Transcribed page contents
# # # #

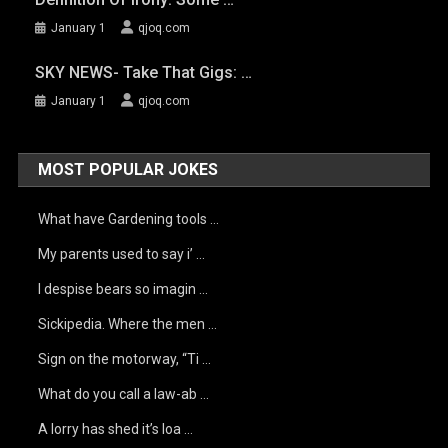
January 1
qjoq.com
SKY NEWS- Take That Gigs: …
January 1
qjoq.com
MOST POPULAR JOKES
What have Gardening tools …
My parents used to say i’ …
I despise bears so imagin …
Sickipedia. Where the men …
Sign on the motorway, “Ti …
What do you call a law-ab …
A lorry has shed it’s loa …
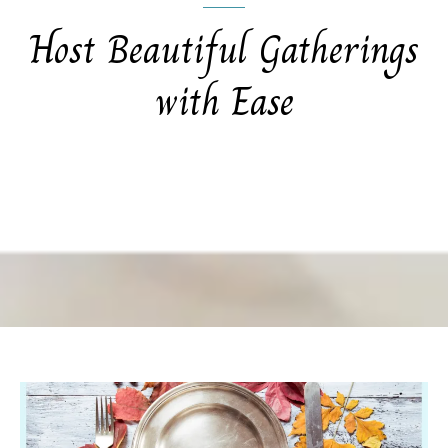
Host Beautiful Gatherings
with Ease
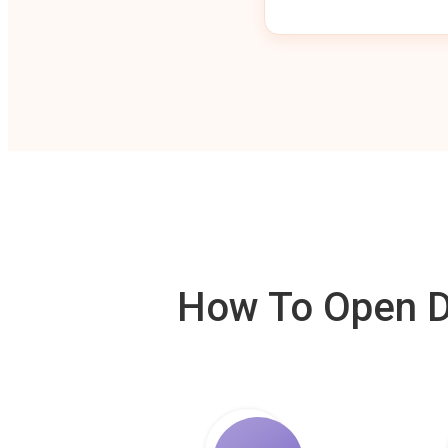
How To Open De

# # # #

(DIRECTIONS FOR THIS TASK): Your reply must match the data above line for line, except that it holds no pictures.

(ANSWER FOR THE TASK):
January 1
qjoq.com
SKY NEWS- Take That Gigs: …
January 1
qjoq.com
MOST POPULAR JOKES
What have Gardening tools …
My parents used to say i’ …
I despise bears so imagin …
Sickipedia. Where the men …
Sign on the motorway, “Ti …
What do you call a law-ab …
A lorry has shed it’s loa …
Host Beautiful Gatherings
with Ease
How To Open De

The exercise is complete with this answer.